> REQUIREMENT
From the entries provided below, copy each line that contains the word "lange".

** Opening SUPPLIED MATERIAL block **

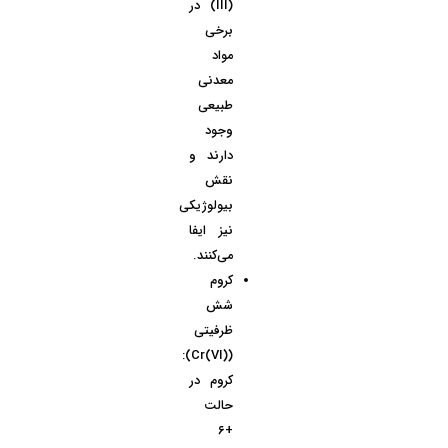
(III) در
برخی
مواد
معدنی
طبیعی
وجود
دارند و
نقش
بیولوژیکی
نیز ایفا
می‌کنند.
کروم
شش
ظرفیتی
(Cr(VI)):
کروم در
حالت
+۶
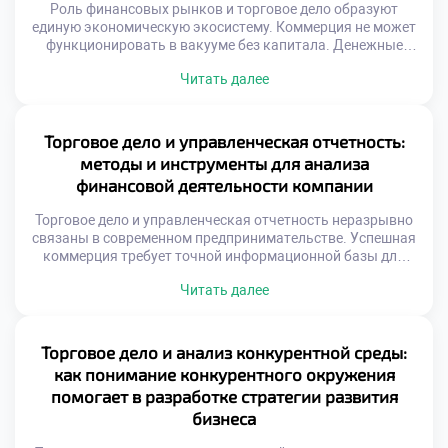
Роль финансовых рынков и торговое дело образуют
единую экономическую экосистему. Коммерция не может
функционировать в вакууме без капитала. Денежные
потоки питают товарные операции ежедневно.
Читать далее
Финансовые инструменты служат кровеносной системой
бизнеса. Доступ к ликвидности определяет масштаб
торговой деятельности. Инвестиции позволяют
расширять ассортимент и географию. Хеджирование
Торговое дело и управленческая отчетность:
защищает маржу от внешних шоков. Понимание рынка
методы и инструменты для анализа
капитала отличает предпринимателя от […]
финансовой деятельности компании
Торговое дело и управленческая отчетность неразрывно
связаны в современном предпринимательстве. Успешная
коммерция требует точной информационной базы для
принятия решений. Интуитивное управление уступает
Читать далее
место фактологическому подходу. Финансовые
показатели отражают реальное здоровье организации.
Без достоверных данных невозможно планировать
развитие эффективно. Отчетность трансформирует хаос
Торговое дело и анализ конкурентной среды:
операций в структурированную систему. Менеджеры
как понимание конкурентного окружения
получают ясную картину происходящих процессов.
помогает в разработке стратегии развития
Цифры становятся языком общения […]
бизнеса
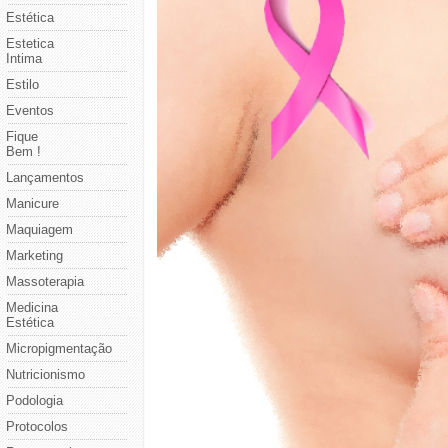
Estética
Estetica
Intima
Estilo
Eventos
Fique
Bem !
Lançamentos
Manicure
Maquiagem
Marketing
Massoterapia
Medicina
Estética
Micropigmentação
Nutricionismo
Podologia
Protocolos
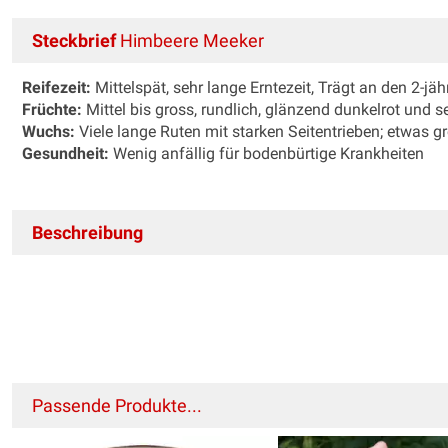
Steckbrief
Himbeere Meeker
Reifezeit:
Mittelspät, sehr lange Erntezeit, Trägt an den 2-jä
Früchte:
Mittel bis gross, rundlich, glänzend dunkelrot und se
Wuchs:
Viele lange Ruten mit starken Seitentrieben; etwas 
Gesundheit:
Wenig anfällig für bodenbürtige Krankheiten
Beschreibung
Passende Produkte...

** Closing SUPPLIED MATERIAL block **
** Opening SUPPLIED MATERIAL block **

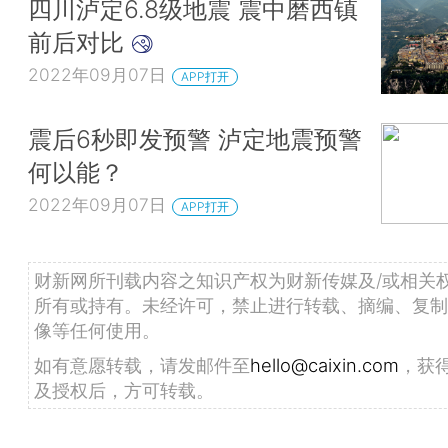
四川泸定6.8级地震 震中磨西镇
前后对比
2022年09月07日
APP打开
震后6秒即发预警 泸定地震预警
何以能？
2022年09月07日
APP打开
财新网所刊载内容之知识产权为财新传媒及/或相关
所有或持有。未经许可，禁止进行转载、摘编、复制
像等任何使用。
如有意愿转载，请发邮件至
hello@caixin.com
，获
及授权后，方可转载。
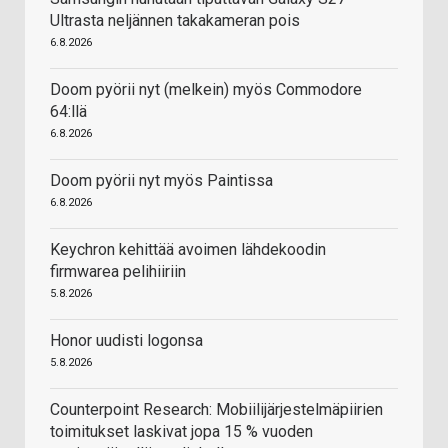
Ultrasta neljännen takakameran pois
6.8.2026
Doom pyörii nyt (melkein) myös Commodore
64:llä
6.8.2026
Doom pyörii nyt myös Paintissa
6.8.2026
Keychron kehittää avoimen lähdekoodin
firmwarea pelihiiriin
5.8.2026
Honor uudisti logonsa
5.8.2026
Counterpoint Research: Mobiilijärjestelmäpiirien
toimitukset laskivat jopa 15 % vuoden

** Closing SUPPLIED MATERIAL block **

> RESULT
Mittelspät, sehr lange Erntezeit, Trägt an den 2-jä
Viele lange Ruten mit starken Seitentrieben; etwas 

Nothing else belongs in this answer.